Потускневший и кое-где облущенный лак на красном дереве свидетельствовал о расточительстве прежних интендантов. Диваны вдоль переборки лоснились вышарканными кожаными припухлостями.

На полотнах в витиеватых рамах безвестный подражатель Айвазовскому сталкивал фрегаты в абордажных, борт к борту, атаках или топил их в ураганных штормах. Цвета потускнели от времени: художник использовал дешевые краски.

Но сегодняшнее прозябание принадлежащего невесть кому – России или Украине – корабля откладывало восстановление былого великолепия на неопределенный срок.

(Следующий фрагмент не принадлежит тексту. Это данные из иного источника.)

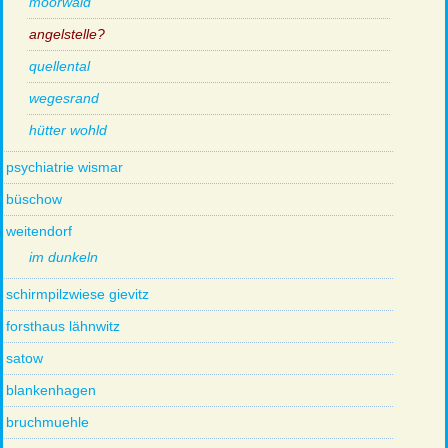
moorwald
angelstelle?
quellental
wegesrand
hütter wohld
psychiatrie wismar
büschow
weitendorf
im dunkeln
schirmpilzwiese gievitz
forsthaus lähnwitz
satow
blankenhagen
bruchmuehle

Старпом ткнул окурок в пепельницу, смаклаченную умельцем-матросом из крышки списанного компаса. Несмотря на стесненное финансовое положение, он продолжал курить стильный «Кент». Считал ниже своего достоинства переходить на дешевые табачные суррогаты.

– Ярослав Данилович, а может, пошлем Главкома с его Верховной Радой подальше и останемся в России? – спросил старпом капитана.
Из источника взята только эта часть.